OK, I did found just one thing… but since it requires a lot of situational variables to line up (and is therefore unlikely to happen in practice), I think I can share it publically.
If you run a script with a user that has high permissions (e.g. “admin”), and within that script you write a file that you then import from that same script (e.g. a file that you’ve fetched via “/tool fetch”)… Even in normal circumstances, you need to do a “:delay” of at least two seconds for the file to be written on disk before importing it.
Within that delay, an API user that only has “write,api,ftp” policy can modify the file to anything it wants, including, for example “/export file=FileWithPasswordsAndAll.txt” or “/user set limitedApiUser group=full”, and the script would execute just that, allowing the user to access previously restricted data and functionality.
This does not work if the user does not have “ftp” permissions, since even the API needs these to read/write files from the “/file” menu. Also, the writing needs to happen EXACTLY during the delay. If it’s too early, the script will override the malicious content with its own, and if it’s too late, the script would already be executing the actual script, rather than the malicious one.
Also, who gives anyone write access to their router via the API protocol without trusting them? Therefore, even if there’s a breach via this method, it will need to happen by an insider - someone with a RouterOS user account with sufficient permissions.

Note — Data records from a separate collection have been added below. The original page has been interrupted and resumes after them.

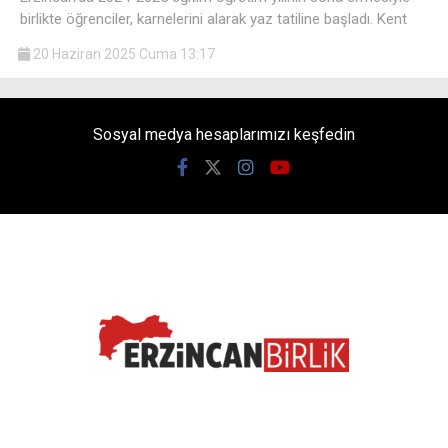
birlikte öğrenciler, karnelerini alarak yaz tatiline başladı. Kent
20 Haziran 2025 Cuma 13:17
Sosyal medya hesaplarımızı keşfedin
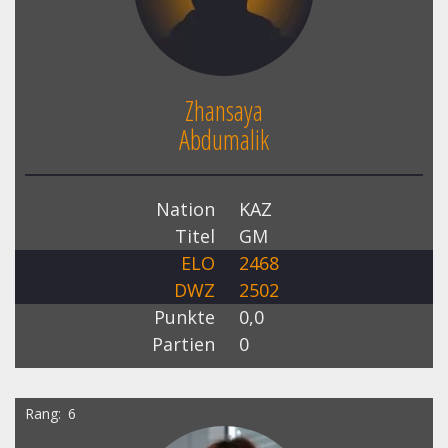
Zhansaya
Abdumalik
Nation
KAZ
Titel
GM
ELO
2468
DWZ
2502
Punkte
0,0
Partien
0
Rang
6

The above is in v6.12. I tried a lot of other things, but failed to escalate my permissions. I don’t know if earlier versions are vulnerable to the other things I’ve tried, including:
- Having an “admin” script execute another “admin” script, except that the second “admin” script has been altered by the limited user during the execution of the first admin script, before it got around to running the second one.
- Having a limited user “add” a script with “policy” that exceeds its granted ones.
- Simply running an “admin” owned script with full permissions from a user with limited permissions… The fact that this one fails is kind of a bummer though… I would’ve thought that if the script is owned by “admin” AND has lots of permissions granted on it, those would be temporarily granted when the script is run by anyone. Instead, these reflect minimum permissions a calling user needs, PLUS the script restricting itself to the specified permissions if additional ones are granted.
@rextended I’m guessing that’s not the one you have in mind… Have you tried duplicating your issue with 6.12 yet?